Department of Mathematical and Statistical Sciences, University of Alberta, Alberta, Canada.
Stat Methods Med Res. 2019 Jul;28(7):2210-2226. doi: 10.1177/0962280218757560. Epub 2018 Feb 16.
We consider the problem of estimation and variable selection for general linear regression models. Regularized regression procedures have been widely used for variable selection, but most existing methods perform poorly in the presence of outliers. We construct a new penalized procedure that simultaneously attains full efficiency and maximum robustness. Furthermore, the proposed procedure satisfies the oracle properties. The new procedure is designed to achieve sparse and robust solutions by imposing adaptive weights on both the decision loss and the penalty function. The proposed method of estimation and variable selection attains full efficiency when the model is correct and, at the same time, achieves maximum robustness when outliers are present. We examine the robustness properties using the finite-sample breakdown point and an influence function. We show that the proposed estimator attains the maximum breakdown point. Furthermore, there is no loss in efficiency when there are no outliers or the error distribution is normal. For practical implementation of the proposed method, we present a computational algorithm. We examine the finite-sample and robustness properties using Monte Carlo studies. Two datasets are also analyzed.

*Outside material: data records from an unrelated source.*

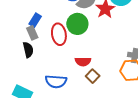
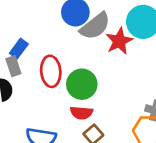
green circle: (77, 24) -> (82, 84), moved

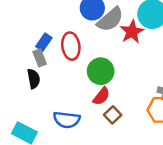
red ellipse: (51, 71) -> (71, 46), moved
red semicircle: (81, 113) -> (101, 96), turned -54

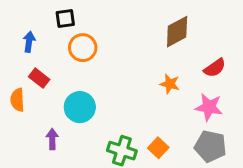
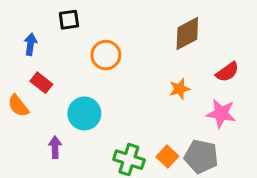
orange circle: (83, 48) -> (106, 55), moved
orange star: (170, 84) -> (180, 89), turned -30
orange semicircle: (17, 100) -> (18, 106), turned -35
gray pentagon: (210, 146) -> (201, 157), moved

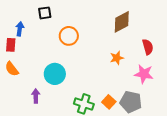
red semicircle: (227, 72) -> (148, 47), turned -70
red rectangle: (41, 83) -> (11, 45), moved, turned 56

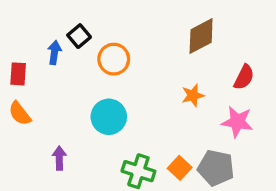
black square: (45, 13) -> (79, 36), moved, turned -32
blue arrow: (20, 29) -> (54, 52), moved
red semicircle: (148, 47) -> (244, 77), turned 42
cyan circle: (55, 74) -> (109, 117), moved

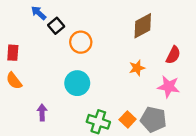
blue arrow: (54, 52) -> (39, 13), moved, turned -56

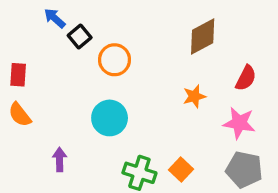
gray pentagon: (153, 119) -> (244, 170), moved

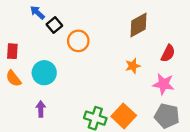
cyan circle: (110, 118) -> (44, 73), moved
orange square: (181, 170) -> (124, 116), size x1.5

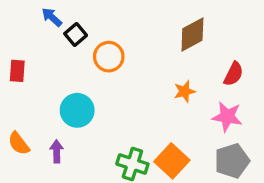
cyan circle: (44, 73) -> (77, 110), moved
orange semicircle: (14, 78) -> (19, 143), moved
gray pentagon: (167, 116) -> (232, 161), turned -30

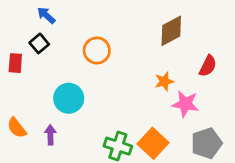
black square: (76, 35) -> (39, 43), moved
pink star: (227, 117) -> (185, 104), moved

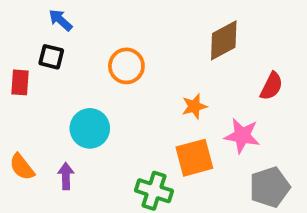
black square: (39, 43) -> (51, 57), turned -36
orange star: (164, 81) -> (194, 106), moved
orange square: (153, 143) -> (194, 158), moved, turned 32

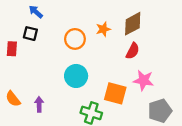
red semicircle: (271, 86) -> (133, 51), moved
orange star: (194, 106) -> (103, 29), moved
cyan circle: (90, 128) -> (76, 76), moved
orange square: (194, 158) -> (115, 93), turned 30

我们考虑了一般线性回归模型的估计和变量选择问题。正则化回归方法已被广泛用于变量选择,但大多数现有方法在存在异常值时表现不佳。我们构建了一种新的惩罚性程序,该程序同时实现了完全效率和最大稳健性。此外,所提出的程序满足 oracle 属性。通过对决策损失和惩罚函数施加自适应权重,新程序旨在实现稀疏和稳健的解决方案。当模型正确时,所提出的估计和变量选择方法可以达到完全效率,并且在存在异常值时可以达到最大稳健性。我们使用有限样本击穿点和影响函数来检查稳健性属性。我们表明,所提出的估计器达到了最大击穿点。此外,当不存在异常值或误差分布正常时,效率没有损失。为了实际实施所提出的方法,我们提出了一种计算算法。我们使用蒙特卡罗研究来检查有限样本和稳健性属性。还分析了两个数据集。